Can you still enjoy sugar and eat healthily? Here are 7 sensible ways to reduce your sugar intake

Can you still enjoy sugar, and eat healthily? No-nonsense nutritionist Rob Hobson reveals how to keep it just sweet enough.

Think you're addicted to sugar? You might be onto something, as research has found that sugar can be as addictive as cocaine.

Co-author of the paper and cardiovascular research scientist James J DiNicolantonio, told the Guardian: “In animals, it is actually more addictive than even cocaine, so sugar is pretty much probably the most consumed addictive substance around the world, and it is wreaking havoc on our health.”

But if the thought of going cold turkey on the sweet stuff leaves you feeling cold, nutritionist Rob Hobson shares seven top tips for reducing sugar the sensible way...

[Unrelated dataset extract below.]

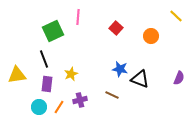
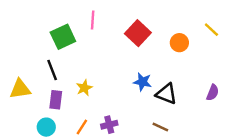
yellow line: (176, 16) -> (211, 30), moved
red square: (116, 28) -> (138, 33), size x1.5
brown line: (112, 95) -> (160, 127), moved
purple cross: (80, 100) -> (109, 125), moved
orange line: (59, 107) -> (82, 127), moved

[Read more: Is your diet wrecking your teeth and gums?]

1. Check the label

Always check labels. Ingredients are listed in order of amount, so the nearer the top, the higher the quantity. Look for foods with green and amber traffic light labels.

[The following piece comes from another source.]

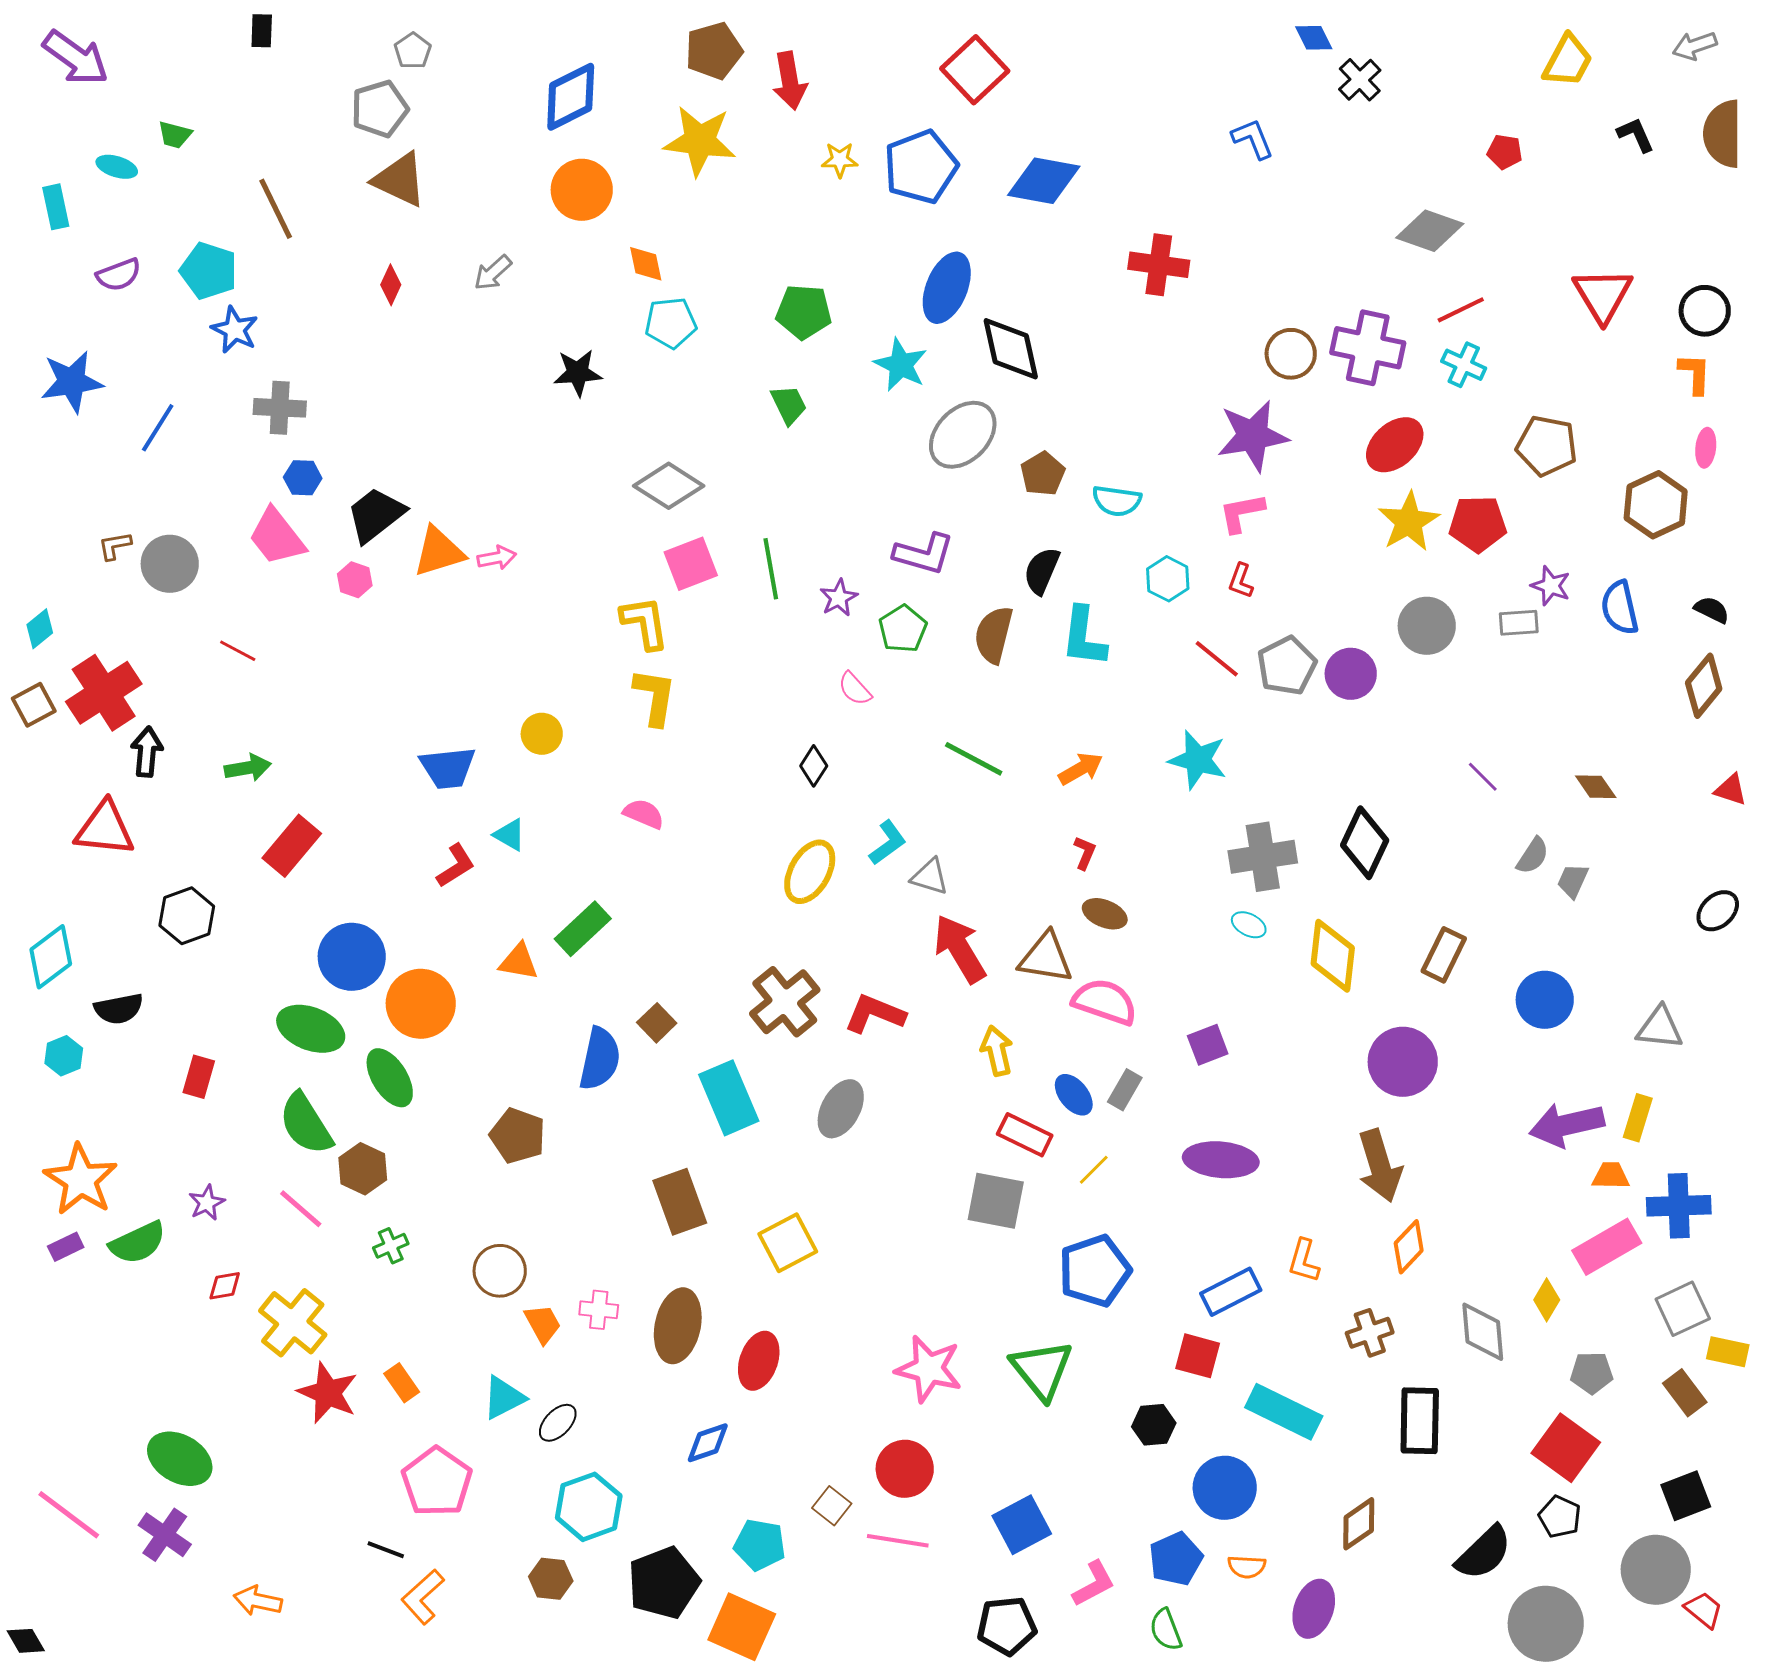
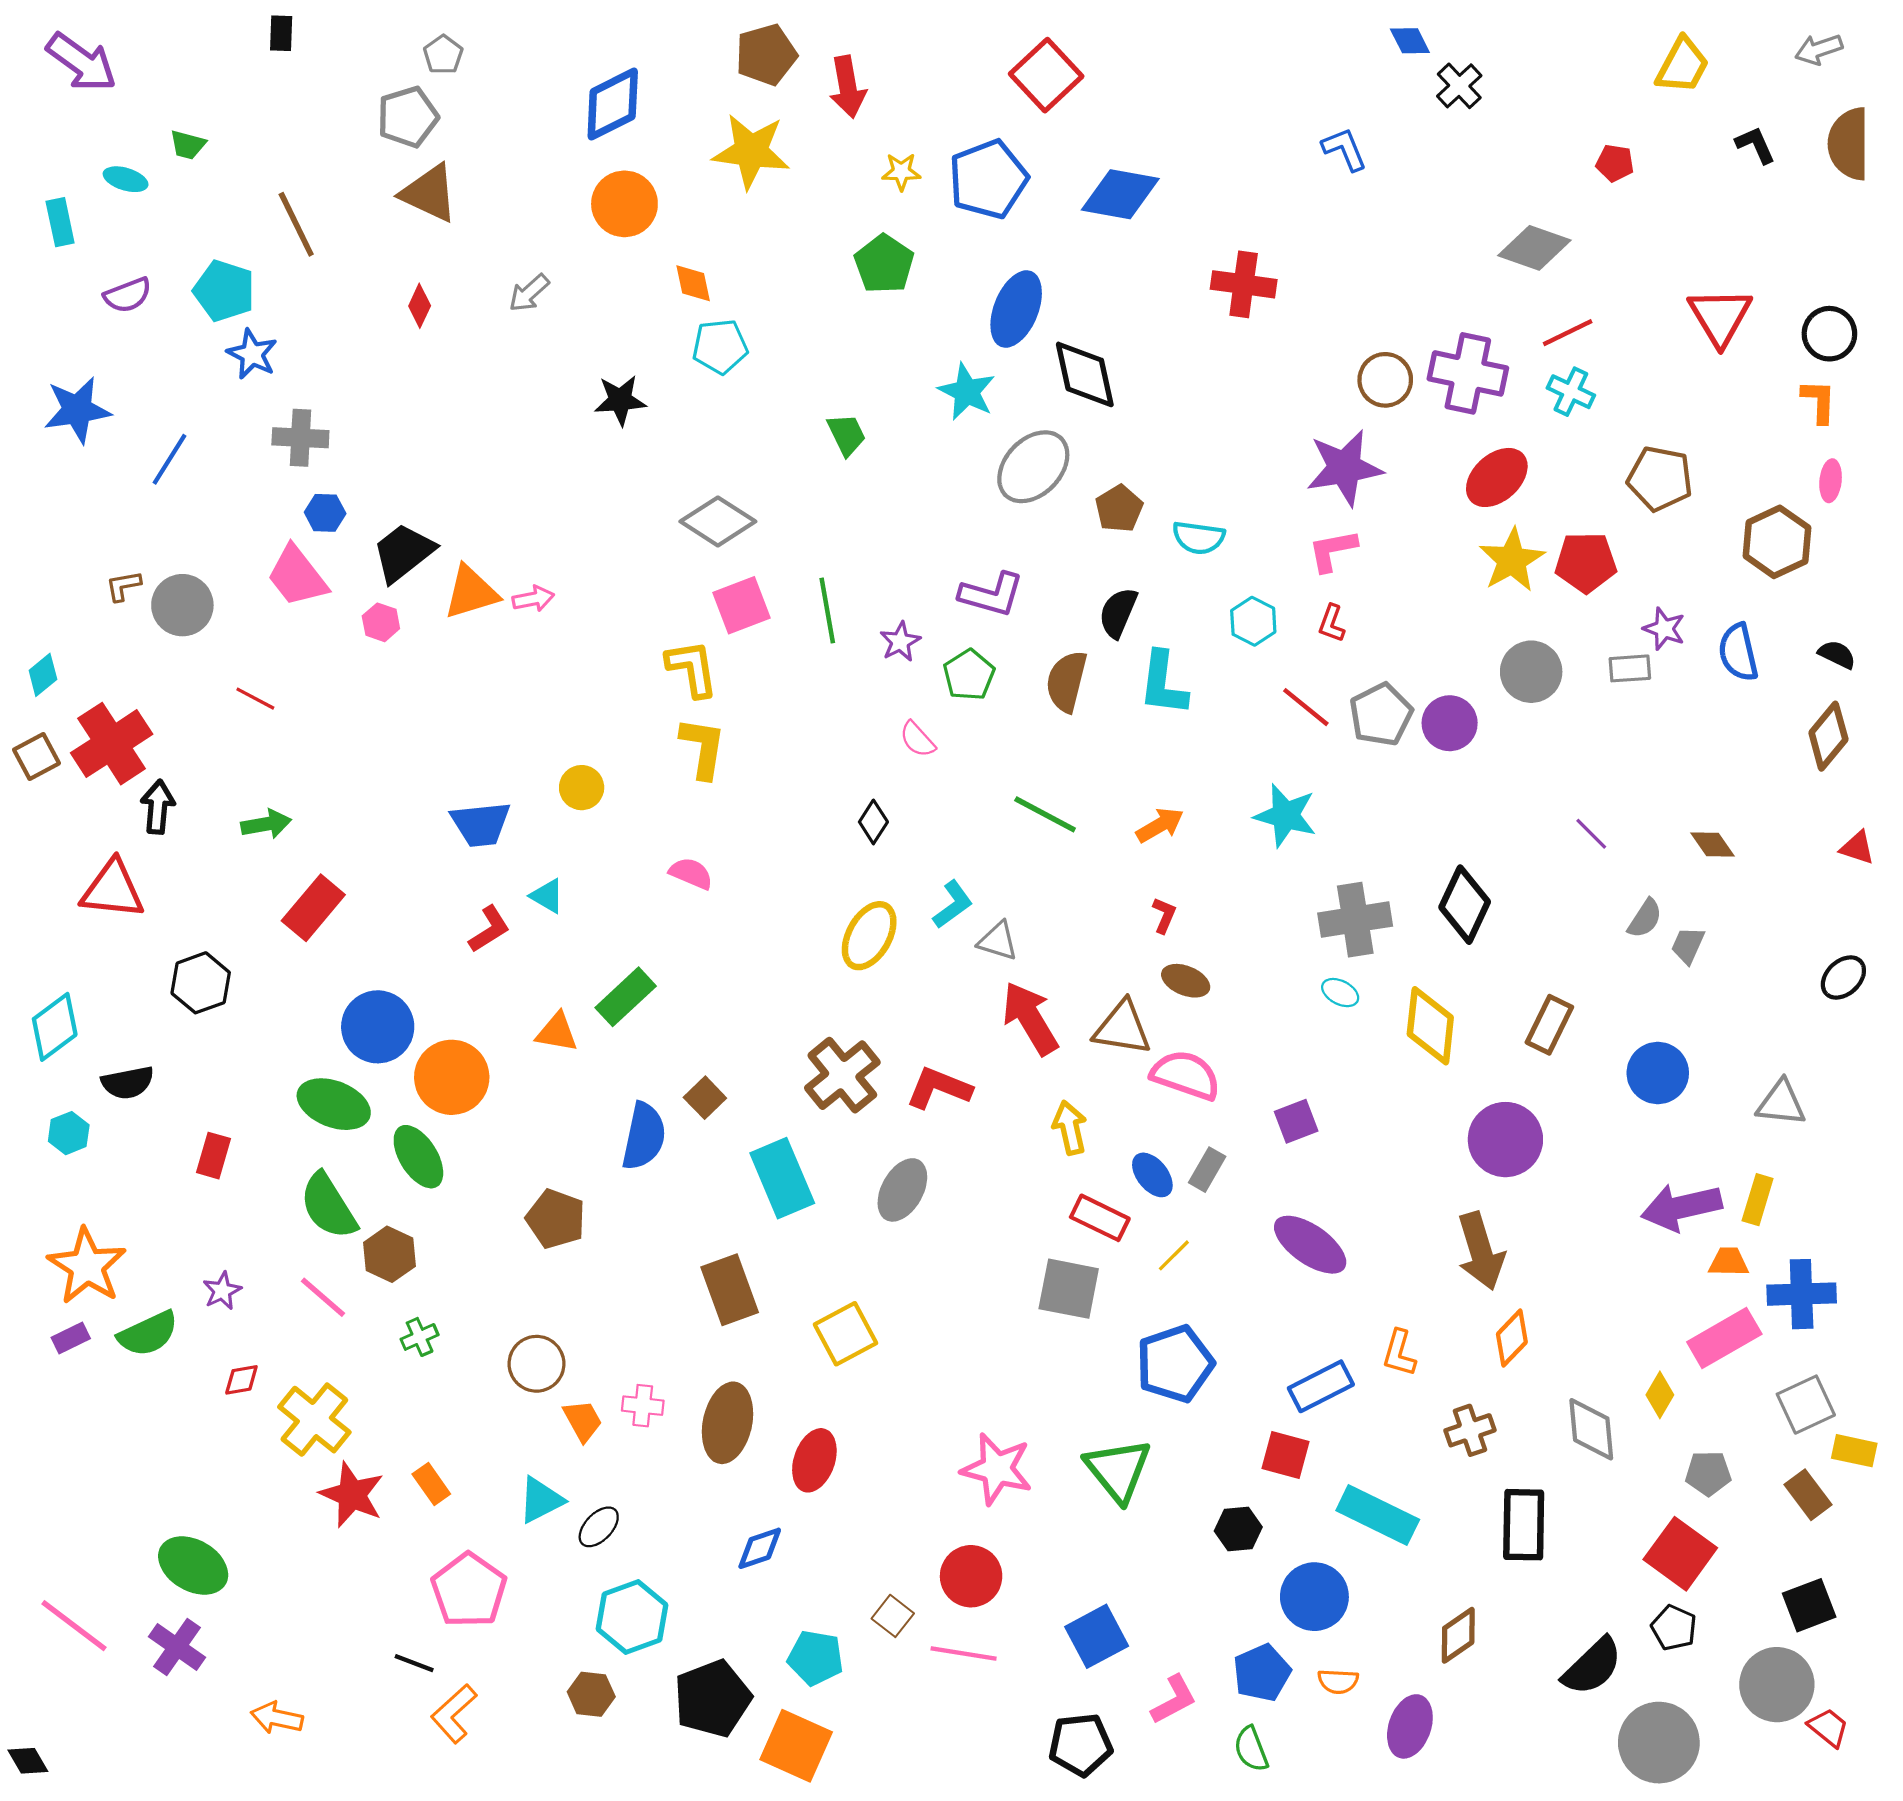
green pentagon: (804, 312) -> (884, 264), moved, turned 30
purple ellipse: (1221, 1160) -> (1310, 1245), turned 30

2. Seek out certain ingredients

Sucrose, glucose, fructose, or anything that ends in -ose, as well as healthier sounding alternatives, such as raw sugar, barley malt, maple syrup, coconut nectar, palm sugar, agave nectar, date sugar and brown rice syrup are among sugar's many guises.

3. Take your time

If you're a sugar addict, cut the amount you add to cereals, pancakes, tea or coffee by half. Once you've got used to the taste, halve the amount again.

4. Sweet food swaps

Try sweetening foods with a little fresh or dried fruit or go for 'sweet food options' that are fruit based. A slice of malt loaf has a quarter of the sugar content and twice the fibre of a chocolate cookie.

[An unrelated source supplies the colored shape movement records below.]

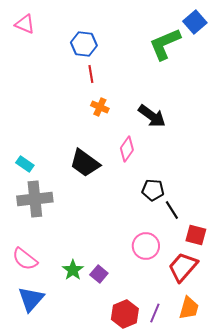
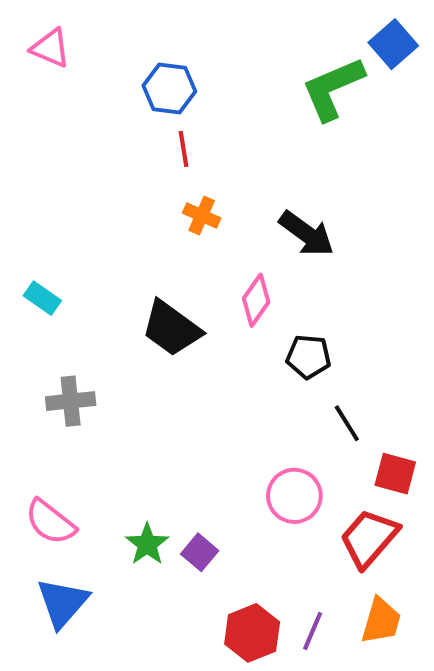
cyan rectangle: (25, 164) -> (42, 298), moved
black pentagon: (153, 190) -> (309, 357), moved
gray cross: (35, 199) -> (71, 401), size x0.7

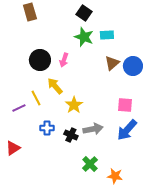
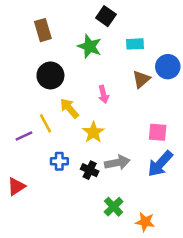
brown rectangle: (30, 12) -> (43, 30), moved
green star: (84, 37) -> (90, 46), moved
pink arrow: (64, 60) -> (103, 94), moved, turned -32
blue circle: (133, 66) -> (168, 67), moved

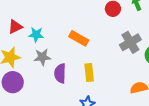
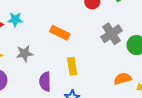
cyan star: (36, 35) -> (15, 19), moved
purple semicircle: (60, 73) -> (45, 82), moved

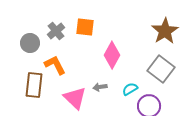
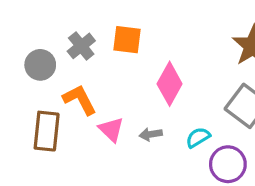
pink triangle: (75, 98) -> (111, 130), moved, size x0.7

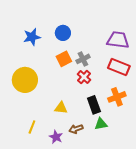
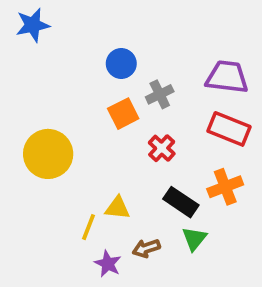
blue star: (32, 37) -> (33, 25), moved
gray cross: (83, 59) -> (160, 94), moved
black rectangle: (94, 105) -> (181, 202), turned -36
green triangle: (101, 124) -> (194, 239), turned -40
yellow line: (32, 127) -> (89, 227), moved

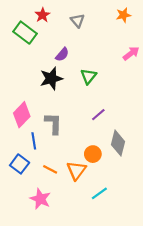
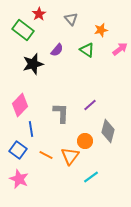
orange star: (123, 15) -> (101, 30), moved
green triangle: (88, 76) -> (87, 50), moved, turned -35
black star: (51, 79) -> (33, 64), moved
gray L-shape: (53, 123) -> (61, 113), moved
pink star: (40, 199) -> (19, 179), moved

[Read more: Gutfulness: 8 ways to stop your gut from stressing]

5. Include proteins and fats

A Mediterranean diet, with protein from fish, lean meat, cheese and yoghurt and healthy fats mainly from olive oil, nuts and seeds, will keep you more satisfied between meals, which in turn means you are less likely to reach for the biscuit tin.

6. Get spicy

Flavour foods that you would normally sweeten with sugar, with spices. Try ginger, allspice, nutmeg and cinnamon.

7. Don't be a softie

Soft drinks are some of the biggest offenders in boosting sugar intake. But shop-bought smoothies, energy drinks, fruit juices, iced teas, coffees and flavoured waters can all be sugar-laden too.